The President as a ‘super-constitutional’ creature

It is bad enough that the Justice Minister asks as to what is the point of constitutional commissions when the narcotic trade cannot be eliminated in Sri Lanka? He needs to be reminded that the Constitution does not set up oversight agencies to curb the underworld. For that, he must look to the police who are hand in glove with politicians in profiting off these atrocities. He also questions as to the point of having commission reports if these are not implemented? If so, the fault therein lies with the implementers; ie; the political authority. Commissions, constitutional or otherwise, can only act within their mandated parameters.

Even so, perhaps the most heinous of these justifications concerns the 20th Amendment’s restoration of sweeping immunities against legal challenges to the Office of the President, elevating him to a ‘super-constitutional’ creature. Responding to a historic critique of Article 35 (1) of the 1978 Constitution, the 19th Amendment had narrowly relaxed this bar. The President was constitutionally liable in the Supreme Court for intentional violation of fundamental rights as enshrined in the Constitution.

The draft 20th Amendment disposes of this relaxation summarily. Erstwhile Professor of law and Education Minister GL Peiris has taken pains to explain that this was because the President should not be required to waste time in court. The public was informed that this would detract from the burdensome duties of his office. But the good professor turned politician may be advised to properly read the Constitution before embarking on these thoroughly disingenuous excuses. The picture he seeks to draw, presumably on a glib assumption that Sri Lanka is peopled by fools, is of the President traipsing from court to court if immunity is lifted.

Return to old and discredited immunities

This is of course a caricature and not a particularly edifying one at that. It is no such thing in theory or in reality. The proviso to Article 35 (1) of the 19th  Amendment stipulated that the Attorney General may be cited in instances where the President is brought before court on fundamental rights challenges. Practically, cases were filed against the President in the past five years only in few instances, one being the arbitrary dissolution of Parliament in 2018 later ruled to be unconstitutional by the Supreme Court.

And while restoring immunity, the draft 20th Amendment gives the President ‘unfettered discretion’, (a phrase that I will return to later in these column spaces), in regard to the legislative and judicial branches of State. It substitutes the Constitutional Council with an ineffectual parliamentary council which can only whimper in the face of overwhelming presidential authority. And it gives him a very free hand both in the appointing of judges and the very constitution of the Judicial Service Commission (JSC).
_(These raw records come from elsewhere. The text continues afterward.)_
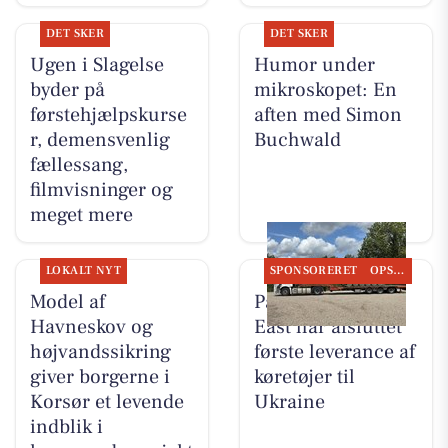
DET SKER
DET SKER
Ugen i Slagelse
Humor under
byder på
mikroskopet: En
førstehjælpskurse
aften med Simon
r, demensvenlig
Buchwald
fællessang,
filmvisninger og
meget mere
LOKALT NYT
SPONSORERET
OPSLAGSTAVLEN
Model af
PanzerMuseum
Havneskov og
East har afsluttet
højvandssikring
første leverance af
giver borgerne i
køretøjer til
Korsør et levende
Ukraine
indblik i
Even the salutary safeguard of the 19th Amendment that, apart from the Chief Justice as the Chair of the JSC, the other two members must be the two most senior judges of the Supreme Court, is done away with.

The 19th Amendment’s accompanying fetter in Article 111(d) (2), that if the Chief Justice and the two most senior Justices do not have any experience serving as a judge of a Court of First Instance, then the third member of the JSC must be appointed from among those who have that judicial experience, is also deleted. From insult to very heavy injury, draft Article 109 gives the President the power to appoint ‘any person’ to act as a judge of the Court of Appeal or Supreme Court if a judge is temporarily unable to be in office due to illness, absence from Sri Lanka or ‘any other cause.’

The supreme dangers of ‘unfettered powers’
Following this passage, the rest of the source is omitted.